Will self-driving car insurance be cheaper?
So, does that mean that driverless car insurance will be less expensive than insurance for traditional vehicles? Ruiz notes that insurers may place more emphasis on losses that aren’t caused by crashes, such as damage from wind, floods, hail other natural elements and theft. That comprehensive coverage may not be so bad if the potentially higher costs to repair or replace damaged vehicles are more than offset by the lower accident frequency rate.
However, insurers like Accenture see comprehensive coverage and new insurance categories — including cybersecurity insurance (hacking), product liability insurance (faulty sensors and algorithms) and public infrastructure insurance (potholes and other road problems) — as an “$81 billion opportunity” as soon as 2025. In fact, Accenture and the Stevens Institute estimate that cybersecurity insurance premiums alone could bring in an extra $61 billion during the next six years.

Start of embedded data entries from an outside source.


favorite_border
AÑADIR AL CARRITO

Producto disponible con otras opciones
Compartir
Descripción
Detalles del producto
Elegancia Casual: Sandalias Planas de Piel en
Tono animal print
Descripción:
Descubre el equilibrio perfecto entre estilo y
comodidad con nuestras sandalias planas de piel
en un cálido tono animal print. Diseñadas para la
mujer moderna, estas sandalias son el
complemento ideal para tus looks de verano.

Even that scenario, however, assumes that drivers are in a rush to adopt autonomous vehicles, never mind the safety features available today. InsuranceQuotes’ survey found that just 32% of people trust current self-driving technology. While 47% expect to have more faith10 years from now, when that technology evolves, only 37% would consider leasing or owning a self-driving car. That ranges from 52% of those 18 to 34 to just 22% of those 65 and older.
That reluctance is why Stevens estimates that by 2035 there will be only 23 million autonomous vehicles on American roads — or less than 10% of the total cars on the road today. It’s also why a white paper released by Travelers suggests that auto insurance shouldn’t look much different when autonomous cars become more prevalent, with drivers simply assuming less risk under traditional auto insurance. Meanwhile, both insurers and drivers will be watching both advancing technology and decreasing premiums closely.
“Through our leadership role in collaborative, multi-industry research, as well as analysis of our own data, we expect to learn more about the potential impact of this technology on costs,” says Sevag A. Sarkissian, a spokesman for State Farm whose region of coverage includes automated vehicle testing grounds in California and Nevada. “If loss experience ultimately improves, rates could reflect that fact.”